Given records:
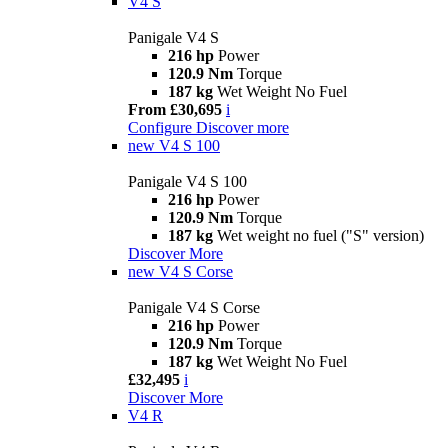
V4 S
Panigale V4 S
216 hp
Power
120.9 Nm
Torque
187 kg
Wet Weight No Fuel
From £30,695
i
Configure
Discover more
new
V4 S 100
Panigale V4 S 100
216 hp
Power
120.9 Nm
Torque
187 kg
Wet weight no fuel ("S" version)
Discover More
new
V4 S Corse
Panigale V4 S Corse
216 hp
Power
120.9 Nm
Torque
187 kg
Wet Weight No Fuel
£32,495
i
Discover More
V4 R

About this task: Copy, without any change, the lines from the one that contains "From £30,695" to the final line of the entries above.

Solution to this exercise:
From £30,695
i
Configure
Discover more
new
V4 S 100
Panigale V4 S 100
216 hp
Power
120.9 Nm
Torque
187 kg
Wet weight no fuel ("S" version)
Discover More
new
V4 S Corse
Panigale V4 S Corse
216 hp
Power
120.9 Nm
Torque
187 kg
Wet Weight No Fuel
£32,495
i
Discover More
V4 R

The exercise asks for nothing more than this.